Wednesday, October 31, 2007

Don't buy what the ACLU's selling? Then how about a Marine?

On September 11 of last year, I wrote a post here about where American freedom stood at that moment. The post included the story of Omar Khadr, a teenage detainee at Guantanamo Bay:
An hour or two later they came back, checked the tautness of his chains and pushed him over on his stomach. Transfixed in his bonds, Omar toppled like a figurine. Again they left. Many hours had passed since Omar had been taken from his cell. He urinated on himself and on the floor. The MPs returned, mocked him for a while and then poured pine-oil solvent all over his body. Without altering his chains, they began dragging him by his feet through the mixture of urine and pine oil. Because his body had been so tightened, the new motion racked it. The MPs swung him around and around, the piss and solvent washing up into his face. The idea was to use him as a human mop. When the MPs felt they'd successfully pretended to soak up the liquid with his body, they uncuffed him and carried him back to his cell. He was not allowed a change of clothes for two days.

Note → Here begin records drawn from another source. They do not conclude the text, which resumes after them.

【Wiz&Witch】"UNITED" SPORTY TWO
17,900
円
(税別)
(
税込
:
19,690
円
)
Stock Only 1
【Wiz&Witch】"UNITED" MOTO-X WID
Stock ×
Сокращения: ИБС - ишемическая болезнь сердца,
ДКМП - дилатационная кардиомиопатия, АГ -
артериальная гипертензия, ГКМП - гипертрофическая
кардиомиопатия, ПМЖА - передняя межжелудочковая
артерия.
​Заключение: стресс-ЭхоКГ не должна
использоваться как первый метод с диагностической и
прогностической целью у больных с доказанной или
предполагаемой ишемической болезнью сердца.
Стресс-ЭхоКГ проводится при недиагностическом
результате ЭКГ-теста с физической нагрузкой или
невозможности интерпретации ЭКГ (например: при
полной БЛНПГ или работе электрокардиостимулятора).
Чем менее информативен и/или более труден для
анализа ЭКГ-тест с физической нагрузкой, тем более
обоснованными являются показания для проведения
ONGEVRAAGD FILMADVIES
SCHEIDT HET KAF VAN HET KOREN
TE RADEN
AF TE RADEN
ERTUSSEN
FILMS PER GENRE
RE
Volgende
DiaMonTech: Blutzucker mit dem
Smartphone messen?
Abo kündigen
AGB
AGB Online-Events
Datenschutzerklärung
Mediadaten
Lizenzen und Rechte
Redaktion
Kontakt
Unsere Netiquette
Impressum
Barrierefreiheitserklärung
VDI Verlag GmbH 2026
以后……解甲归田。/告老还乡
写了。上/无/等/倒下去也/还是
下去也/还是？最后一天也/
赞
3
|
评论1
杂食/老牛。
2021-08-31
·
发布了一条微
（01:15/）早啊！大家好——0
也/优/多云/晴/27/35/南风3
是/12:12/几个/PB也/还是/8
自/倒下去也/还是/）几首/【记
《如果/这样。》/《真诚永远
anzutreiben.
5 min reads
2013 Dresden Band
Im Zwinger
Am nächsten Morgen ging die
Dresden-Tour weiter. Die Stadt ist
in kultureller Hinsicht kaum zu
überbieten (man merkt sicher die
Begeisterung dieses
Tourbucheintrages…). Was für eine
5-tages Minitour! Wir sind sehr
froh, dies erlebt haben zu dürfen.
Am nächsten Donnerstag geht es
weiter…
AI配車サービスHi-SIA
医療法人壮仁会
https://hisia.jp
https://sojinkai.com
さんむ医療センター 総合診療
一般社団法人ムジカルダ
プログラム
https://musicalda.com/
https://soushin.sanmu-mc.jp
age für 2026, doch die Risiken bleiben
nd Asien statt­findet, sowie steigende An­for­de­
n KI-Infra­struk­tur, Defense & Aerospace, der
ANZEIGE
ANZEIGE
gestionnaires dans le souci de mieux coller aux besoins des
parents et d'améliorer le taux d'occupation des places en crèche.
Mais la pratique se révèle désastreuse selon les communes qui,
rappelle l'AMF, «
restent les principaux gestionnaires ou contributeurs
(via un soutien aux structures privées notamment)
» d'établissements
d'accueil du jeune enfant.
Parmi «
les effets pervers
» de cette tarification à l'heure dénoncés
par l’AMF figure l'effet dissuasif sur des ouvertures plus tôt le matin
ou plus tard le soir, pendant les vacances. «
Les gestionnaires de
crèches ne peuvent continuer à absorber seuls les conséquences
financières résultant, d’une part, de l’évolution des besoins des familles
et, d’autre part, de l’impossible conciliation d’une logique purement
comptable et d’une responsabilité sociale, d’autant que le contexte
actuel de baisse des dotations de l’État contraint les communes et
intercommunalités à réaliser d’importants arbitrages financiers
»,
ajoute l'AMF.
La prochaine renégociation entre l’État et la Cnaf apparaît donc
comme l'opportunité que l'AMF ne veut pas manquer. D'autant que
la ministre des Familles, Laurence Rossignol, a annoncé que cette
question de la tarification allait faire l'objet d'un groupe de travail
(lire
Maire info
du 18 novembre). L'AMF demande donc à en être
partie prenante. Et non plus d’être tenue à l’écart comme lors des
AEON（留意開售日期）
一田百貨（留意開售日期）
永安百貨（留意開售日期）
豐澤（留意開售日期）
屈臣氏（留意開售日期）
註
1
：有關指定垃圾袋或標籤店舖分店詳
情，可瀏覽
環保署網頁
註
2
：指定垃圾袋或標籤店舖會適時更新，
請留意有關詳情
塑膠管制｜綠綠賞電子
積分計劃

Yesterday NPR featured a story on Lt. Col. Colby Vokey, the Marine attorney who defended Khadr, who is retiring next year. (Found via Daily Kos, "One fewer good man".)

By all accounts, Vokey is a Marine's Marine.
"Colby Vokey?" muses retired Col. Jane Siegel "Integrity almost seems like a word too small to describe him."

Says Lt. Col. Matthew Cord, "He's just one of the best."

But Vokey is retiring because he is, in his words, "fed up." And his revelations about Guantanamo are startling, albeit nothing new to a lot of us.
The U.S. has imprisoned hundreds of "enemy combatants" at Guantanamo Bay in a military legal system that Vokey denounces as "horrific." Vokey saw the system first-hand when he agreed two years ago to defend a teenager there who had been charged with murdering a U.S. soldier in Afghanistan. Vokey said he knew the case would be difficult, but he discovered that the legal system at Guantanamo is a "sham."

Vokey said the military staff constantly harassed him and interfered with his defense work by making it difficult even to meet with his client or show his client the government's evidence against him. The teenager confessed to killing the soldier, but he told Vokey he confessed after being shackled for hours in excruciating positions and bombarded by screeching music and flashing lights.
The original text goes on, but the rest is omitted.